Padraig Mac Giolla-Domhnaigh
1923

Johnson, Johnston—These two names need a rather lengthy explanation. In the first case the name Johnson has been assumed by several of those bearing the names Makeon, M'Keon, McKeown, and Mac Eoin, in the districts surrounding Tuam, Co. Galway, and in several districts of Co. Sligo.

The names referred to are various forms of the original Gaelic Mac Eóin.

The reference to M'Keown here, which is another form of M'Keon in Connacht, needs explaining. This name in Connacht has no connection it seems with the Ulster septs of that name. The M'Keowns of Co. Antrim and Co. Derry are a Gaelicised sept of the Scottish sept of Bisset whose district was principally in the Glens of that part of Antrim occupied later by the McDonnells, the sept taking its name of Mac Eóin from one, Eóin Bisset, of that Scottish family. The other sept of the M'Keowns, located in Co. Armagh, are of a quite different origin. The M'Keowns were identified as Erinach of the Parish of Derrynoose, Keady, Co. Armagh, for centuries, and another sept was identified as Erinachs of Creggan—"Creggan of the Green Bushes"—about which Art McCovey, the Co. Armagh Gaelic bard has sung. This name in Gaelic is Mac Eogháin—the "Son of Owen." Other forms are M'Geown and M'Guone; in Gaelic Mag Eoghain, substituting "Mag" in place of "Mac," which is a common feature of several names in Northern Ireland, the Southern part of Argyle, and in Galloway in Scotland. In the district of Pointzpass, Co. Armagh, where many of the inhabitants are of Scottish origin, the name M'Cheyne, an equivalent to the Irish McShane, has been anglicised Johnston and Johnson. The name M'Cheyne is a shortened form of M'Ilcheyne, a sept found in Bute, Galloway and Glenshee; in Gaelic Mac Giolla-Seáin.
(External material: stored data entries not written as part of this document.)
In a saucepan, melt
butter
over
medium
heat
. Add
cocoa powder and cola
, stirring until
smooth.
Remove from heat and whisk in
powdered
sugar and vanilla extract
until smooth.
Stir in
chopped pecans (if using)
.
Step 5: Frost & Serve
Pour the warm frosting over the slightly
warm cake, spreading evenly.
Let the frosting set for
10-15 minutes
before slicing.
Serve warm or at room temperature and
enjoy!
It is the anglicised form of McShan in North Tyrone, and McShane in the districts adjoining Armagh City, and in the Fews in Co. Armagh; also in the districts surrounding Cavan it is the anglicised form of McShane; in Gaelic Mac Seáin. Some of the M'Keans, a McDonald sept, have assumed the name of Johnston. Several families of the Johnstons of Dumfries are found in the Counties of Armagh, Antrim and Fermanagh, and it is reckoned these families are of Gaelic origin, having changed the name from Mac Iain to Johnston at an early period, as many Scottish septs assumed anglicised names previous to the Battle of Bannockburn in 1314.